Now what difference does that make to the person being scanned? They don't even know. In what way are they harmed? The world will never see those photos, just some pervy little guy in a booth who can't even seem them in person.
But according to the law, in Texas, if the guy gets his jollies that way, he is a felon.
Does that make sense to anyone?
Well.....my opinion of the TSA aside, no. Badly written law that only applies when it does.
Here is my take on the law:
1- It is illegal to shoot spank material in public.
2- It is illegal to shoot period where an expectation of privacy is in order.
3- A sign in a bathroom saying your on camera doesn't excuse this.
2&3, no problem.
#1, problem.

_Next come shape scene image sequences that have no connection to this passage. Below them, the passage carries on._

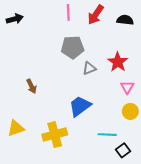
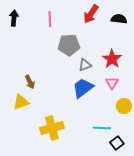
pink line: (68, 13) -> (50, 19), moved
black arrow: (15, 19) -> (14, 18), turned -70
pink triangle: (127, 87) -> (112, 83), moved
blue trapezoid: (80, 106) -> (83, 88), moved
yellow triangle: (16, 128) -> (21, 102), moved

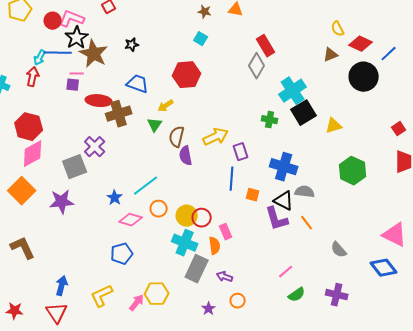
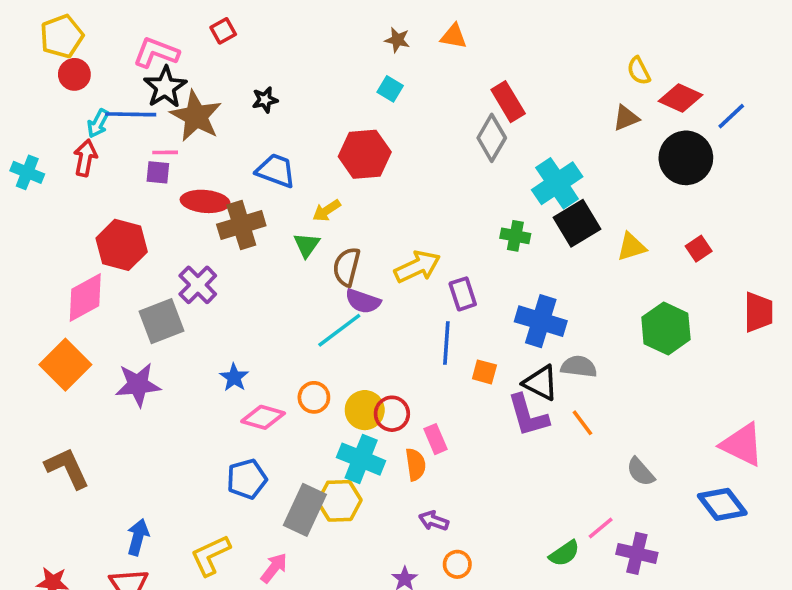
red circle: (53, 21) -> (74, 74), moved
red hexagon: (29, 127) -> (122, 245), moved
red square: (399, 129) -> (699, 249), moved
purple semicircle: (186, 156) -> (363, 301), turned -60
cyan line: (146, 186) -> (339, 330), moved
gray rectangle: (197, 269) -> (305, 510), moved
pink line: (286, 272) -> (601, 528), moved
yellow hexagon: (157, 294) -> (339, 501), moved

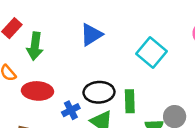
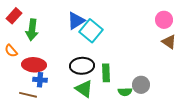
cyan square: (152, 53) -> (91, 31), moved
blue cross: (71, 110) -> (40, 80), moved, turned 32

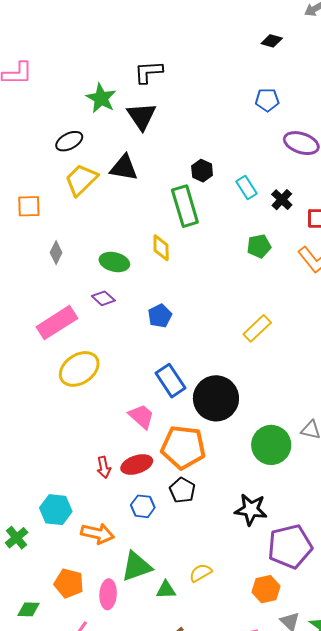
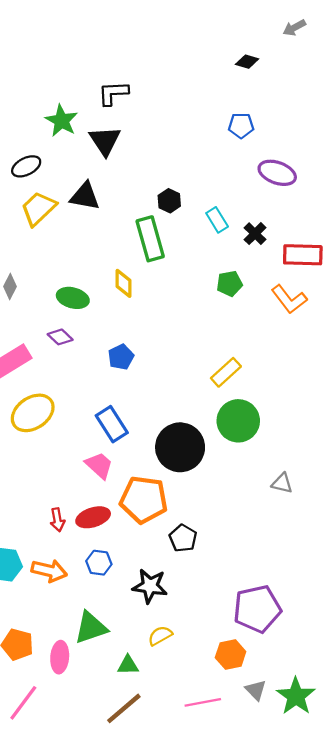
blue rectangle: (171, 381) -> (112, 424), moved
green circle: (271, 445) -> (238, 421), moved
black pentagon: (182, 490) -> (183, 538), moved
black star: (251, 510) -> (150, 586), moved
orange arrow: (97, 534) -> (49, 571), moved
green triangle: (166, 590) -> (128, 665), moved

I go to the beach, I shoot the beach, I get pics of people in swimwear. Some people get off on swimsuit shots. Suddenly, it's porn.
This puts up a whole "IF" to the "it's legal in public to shoot without concent" issue.

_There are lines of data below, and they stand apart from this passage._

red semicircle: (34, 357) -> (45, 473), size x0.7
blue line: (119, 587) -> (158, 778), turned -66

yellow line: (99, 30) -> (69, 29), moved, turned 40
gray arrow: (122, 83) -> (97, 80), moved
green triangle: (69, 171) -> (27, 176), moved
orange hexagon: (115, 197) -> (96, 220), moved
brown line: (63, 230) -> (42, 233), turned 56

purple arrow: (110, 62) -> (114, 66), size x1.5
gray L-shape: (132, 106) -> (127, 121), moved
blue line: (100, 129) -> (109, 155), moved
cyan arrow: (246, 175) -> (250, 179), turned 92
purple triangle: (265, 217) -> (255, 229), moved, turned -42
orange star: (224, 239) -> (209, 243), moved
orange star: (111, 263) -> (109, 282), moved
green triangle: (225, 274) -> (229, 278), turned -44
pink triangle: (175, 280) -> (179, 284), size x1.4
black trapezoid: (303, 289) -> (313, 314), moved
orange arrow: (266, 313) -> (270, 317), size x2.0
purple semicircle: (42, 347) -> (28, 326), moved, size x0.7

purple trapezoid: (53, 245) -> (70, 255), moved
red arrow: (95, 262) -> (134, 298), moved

I go to the local ren faire. I shoot the babes in bodices. Guess I'm now shooting porn? Oh ****, that girls only 16, jailbait! Double crap! I shoot that because I like the costumes and the environment. But I shoot alot more babes than knaves. And, yes, I have (with permission) shot deep cleavage shots on occasion.
Course, most of my more personal work and ALL of my intimate work that I post I have a signed release for, which exempts me from this law.
I suspect that this law is one of those "excuse" laws, something to hold someone an extra 24 hrs while they dig around for something more substantial to stick.
So what about your photography Bob? You're not a perv but it is explicit enough that someone could get excited from it. Sometimes just the suggestion of sex is enough for some people. It doesn't take much to get a fantasy started in anyone's mind, provided they see something that typically stimulates them.
But that wasn't the original intent of your photography. Yet someone else can get excited by it and that makes you a perv?
I shoot art. I don't shoot porn. The fact that some of my subjects are nude or in varying states of undress does not make it porn. The fact that someone else might get excited over it, to the extreme of gratifying to it, still does not make it porn. If that is the sole determination of porn, then many a Sears catalog and issue of National Geographic is porn.
They frequently aren't. Our legal and judicial systems are still all we've got however.
I would be personally offended if I had a minor daughter and some guy was taking stroke pictures of her at a soccer game. I am pleased my state criminalizes behavior like this.
I've been hassled trying to take action shots, to the extent that I gave up. I wasn't taking spank material, but trying to perfect my craft. People in public are fair game to photograph. Publishing is a separate rights discussion. But because I wasn't a parent, or the official photographer, I got grief, and I got called a pervert. I don't need the headache so I gave up shooting sports outside of martial arts events I'm specifically invited to.
Sooooo still leaving NYS for Texas
Eventually. For now I'm stuck in NY seeking funding to open a portrait studio here.